One of our newest offerings is our recruiting suite, designed to help recruiting teams identify, target and engage with top talent, even when that talent isn't actively in market looking for a new role. Recruiting teams can uncover timely and accurate data such as work history, technologies used and departmental organizational charts to help them better understand managerial, functional and technical experience.

We are in market with human fill recruiter, gathering feedback from customers who are already actively using the product. We believe that the recruiting use case is a powerful one. And we expect to invest more here, continuing to deliver more features and functionality and broadening our marketing efforts throughout the course of the year.

As Cameron will detail, we expect to continue delivering on our industry-leading combination of strong top line growth and profitability as we initiate 2021 guidance that calls for revenue growth of 37% at the midpoint with adjusted operating margins of 43%.

In closing, 2020 was a great year for ZoomInfo, and we're excited about the year ahead. We continue to invest in delivering success to our customers. We continue to invest behind the platform, improving the quality of data, functionality and usability, and we continue to invest in our team.
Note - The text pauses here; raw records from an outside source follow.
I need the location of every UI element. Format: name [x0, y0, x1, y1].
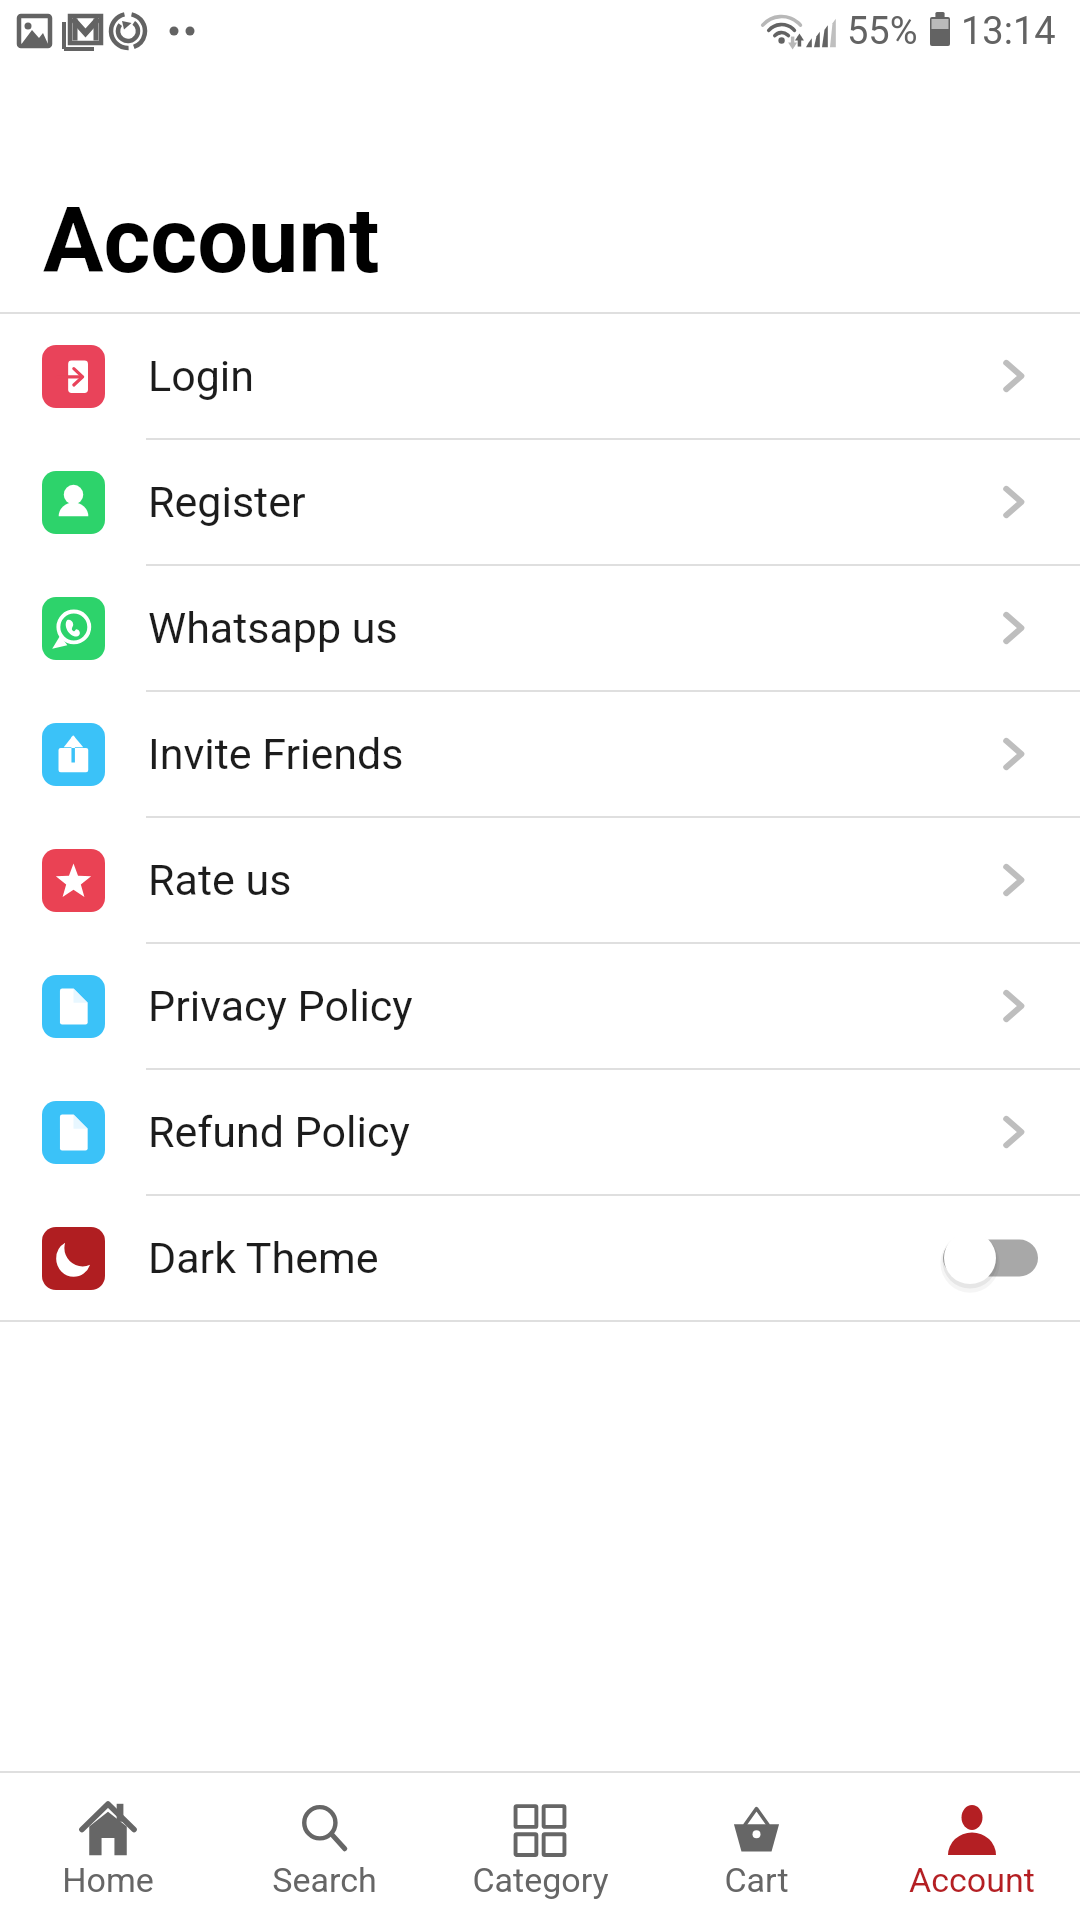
staticText: Search [272, 1860, 377, 1900]
staticText: Dark Theme [148, 1233, 379, 1283]
staticText: Rate us [148, 855, 292, 905]
button[interactable]: Dark Theme [0, 1196, 1080, 1320]
button[interactable]: Category [432, 1773, 648, 1920]
staticText: Home [62, 1860, 154, 1900]
button[interactable]: Refund Policy [0, 1070, 1080, 1194]
staticText: Account [43, 189, 380, 294]
staticText: 13:14 [961, 9, 1056, 54]
staticText: Category [472, 1860, 609, 1900]
staticText: Login [148, 351, 255, 401]
staticText: Register [148, 477, 306, 527]
staticText: Privacy Policy [148, 981, 413, 1031]
staticText: Refund Policy [148, 1107, 410, 1157]
staticText: Invite Friends [148, 729, 404, 779]
staticText: Cart [724, 1860, 789, 1900]
button[interactable]: Dark theme toggle [943, 1229, 1038, 1287]
button[interactable]: Login [0, 314, 1080, 438]
button[interactable]: Cart [648, 1773, 864, 1920]
staticText: Account [909, 1860, 1035, 1900]
button[interactable]: Privacy Policy [0, 944, 1080, 1068]
button[interactable]: Account [864, 1773, 1080, 1920]
button[interactable]: Invite Friends [0, 692, 1080, 816]
button[interactable]: Home [0, 1773, 216, 1920]
staticText: 55% [847, 9, 918, 54]
staticText: Whatsapp us [148, 603, 398, 653]
button[interactable]: Whatsapp us [0, 566, 1080, 690]
button[interactable]: Search [216, 1773, 432, 1920]
button[interactable]: Rate us [0, 818, 1080, 942]
button[interactable]: Register [0, 440, 1080, 564]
These investments set the stage for an even better 2021 and for us to deliver a durable combination of both revenue growth and profitability.

With that, I'll hand it over to our Chief Financial Officer, Cameron Hyzer.

C
Cameron Hyzer
CFO

Thanks, Henry. We are very pleased with our financial performance for both Q4 and the full year, which well exceeded our guidance for revenue, profits and cash flow. Based on market demand, our strong execution and our strategy of continuing to reinvest back in the business, we expect to continue delivering a strong combination of revenue growth and profitability in 2021.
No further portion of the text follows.